Fast ones. Strategic ones. Sometimes irreversible ones.
So here’s the real question technical leaders face: "When your AI-powered system makes a decision you can’t explain, and it backfires, what do you tell your team, your customer, or your regulator?"
There’s No Such Thing as an Ethical AI
AI systems don’t understand fairness or responsibility. They don’t choose, they calculate. What we call “bias” is usually just a reflection of training data. And in most production systems, the internal logic is too complex to trace.
The ethical risk isn’t in the model itself. It’s in the system that surrounds it: the infrastructure, the oversight, the assumptions, and the lack of safeguards.
And those gaps are growing:
Opaque logic: Many systems today can't explain why a decision was made. Even basic explainability is missing. EU AI Act Risk Categories – European Commission
Unclear ownership: AI-generated code and content may remix licensed or copyrighted material. It’s not always clear who owns what. MIT Technology Review on Copyright and AI
High compute costs: A 2019 paper estimated that training GPT-2 used 1,287 MWh—emitting ~552,000 kg of CO₂. This scale has only increased. Energy and Policy Considerations for Deep Learning
In most companies, there’s no process or role in place to deal with any of this.
Accountability Can’t Be Automated
Even if an AI writes code, chooses content, or executes a workflow, it’s still the team’s decision to use it. The delegation is human. So is the risk.
If a system makes a critical mistake, it’s not enough to say, “The model did it.”
You still need to know:
- Why the system chose that action.
- Whether it violated policy, law, or expectation.
- And how to fix it or stop it before it happens again.
Without clear architectural support, none of that is possible.
Five Practices to Build Ethical AI Native Systems
Ethical responsibility must be reflected in the system design.
1. Explainability by Default
All major AI decisions should be traceable and interpretable—by design, not as an afterthought. If no one can explain it, no one can control it.
2. Audit Trails
Every high-impact decision (e.g. model-generated output, agent behavior) should be logged with inputs, context, and justification. EU AI Act Article 13 – Transparency Requirements
3. IP Attribution Tools
Use generation tools that track source and licensing. Don't deploy outputs you can’t verify. MIT Technology Review – AI and Copyright
4. Ethics Guardians
Assign human reviewers in workflows that affect customers, finances, or operations. Someone must have authority to intervene.
5. Track Compute Waste
Idle GPUs and inefficient inference cycles burn real resources. Add energy budgets to your metrics and shut down what you’re not using.
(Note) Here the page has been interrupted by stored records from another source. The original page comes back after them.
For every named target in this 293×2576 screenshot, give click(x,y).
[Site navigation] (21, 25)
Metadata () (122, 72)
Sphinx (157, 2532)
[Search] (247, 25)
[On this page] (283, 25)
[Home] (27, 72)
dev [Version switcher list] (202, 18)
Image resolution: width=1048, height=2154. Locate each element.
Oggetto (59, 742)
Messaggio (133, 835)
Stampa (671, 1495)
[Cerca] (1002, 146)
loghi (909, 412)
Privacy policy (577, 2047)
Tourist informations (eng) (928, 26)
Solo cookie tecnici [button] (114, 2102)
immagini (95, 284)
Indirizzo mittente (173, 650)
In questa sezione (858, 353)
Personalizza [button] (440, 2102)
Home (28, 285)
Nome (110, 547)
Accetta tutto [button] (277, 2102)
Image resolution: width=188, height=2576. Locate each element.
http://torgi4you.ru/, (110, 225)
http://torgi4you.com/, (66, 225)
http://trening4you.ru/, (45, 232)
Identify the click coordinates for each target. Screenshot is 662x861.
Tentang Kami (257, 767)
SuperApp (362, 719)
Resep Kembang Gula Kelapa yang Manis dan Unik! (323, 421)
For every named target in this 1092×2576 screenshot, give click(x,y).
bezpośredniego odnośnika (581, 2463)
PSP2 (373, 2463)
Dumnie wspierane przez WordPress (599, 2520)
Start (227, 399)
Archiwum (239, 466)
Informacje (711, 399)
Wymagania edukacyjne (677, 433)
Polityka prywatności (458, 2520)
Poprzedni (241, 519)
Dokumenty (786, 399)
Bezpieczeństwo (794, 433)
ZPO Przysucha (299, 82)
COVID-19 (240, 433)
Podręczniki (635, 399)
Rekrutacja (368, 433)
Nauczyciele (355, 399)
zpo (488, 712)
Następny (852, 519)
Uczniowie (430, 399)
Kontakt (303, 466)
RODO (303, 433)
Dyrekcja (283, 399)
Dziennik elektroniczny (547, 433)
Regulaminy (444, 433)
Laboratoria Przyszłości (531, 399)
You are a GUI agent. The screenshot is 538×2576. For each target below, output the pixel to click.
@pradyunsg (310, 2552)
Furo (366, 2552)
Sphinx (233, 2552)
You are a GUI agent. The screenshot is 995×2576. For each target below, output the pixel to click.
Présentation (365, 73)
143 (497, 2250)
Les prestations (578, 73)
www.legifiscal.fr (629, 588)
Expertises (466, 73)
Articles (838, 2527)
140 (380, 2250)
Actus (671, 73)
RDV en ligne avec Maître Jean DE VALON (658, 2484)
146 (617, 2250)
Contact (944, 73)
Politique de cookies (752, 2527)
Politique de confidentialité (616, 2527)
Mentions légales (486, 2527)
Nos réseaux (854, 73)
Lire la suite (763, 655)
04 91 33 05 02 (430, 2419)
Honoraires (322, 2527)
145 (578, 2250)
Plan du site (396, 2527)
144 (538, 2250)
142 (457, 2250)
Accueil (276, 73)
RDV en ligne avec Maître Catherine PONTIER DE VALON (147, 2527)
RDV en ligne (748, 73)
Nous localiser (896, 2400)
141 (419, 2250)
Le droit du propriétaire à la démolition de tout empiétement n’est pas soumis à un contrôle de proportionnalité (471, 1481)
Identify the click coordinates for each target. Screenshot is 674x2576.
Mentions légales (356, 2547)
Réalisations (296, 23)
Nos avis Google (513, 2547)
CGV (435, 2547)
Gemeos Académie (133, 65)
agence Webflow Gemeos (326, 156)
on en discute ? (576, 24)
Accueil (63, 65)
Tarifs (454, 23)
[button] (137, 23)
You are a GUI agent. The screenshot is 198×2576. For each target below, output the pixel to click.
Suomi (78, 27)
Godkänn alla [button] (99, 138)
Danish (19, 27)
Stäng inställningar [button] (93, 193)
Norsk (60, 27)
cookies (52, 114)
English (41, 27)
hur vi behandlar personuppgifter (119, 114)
Strubell et al., 2019
The Hidden Cost of Not Knowing
The real risk isn’t failure, it’s not knowing why it failed.
If you can’t trace system behavior, assign responsibility, or explain outcomes, you’ve already lost control. You can’t debug it. You can’t justify it. And eventually, you won’t be allowed to run it.
This is where AI Native principles must evolve:
- Clear audit logic
- Architectural transparency
- Human-led oversight
That’s what accountability by design means. It’s not just about trust. It’s also about having control.
About Waves of Innovation
This newsletter is a weekly signal for technical leaders navigating the shift from Cloud Native to AI Native systems. We’re here to explore the real engineering implications of this transition, beyond the hype.
If you care about how systems are built, led, and governed in this next wave, you’re in the right place.
Questions for Reflection
- Can your team explain how a high-risk AI decision was made?
- Who in your org has the authority—and obligation—to intervene?
- How confident are you that your AI system respects IP and regulation?
Key Takeaways
- AI can’t be ethical—but systems built around it can.
- Without explainability and ownership tracking, accountability disappears.
- Ethics must be implemented through architecture, not just principles.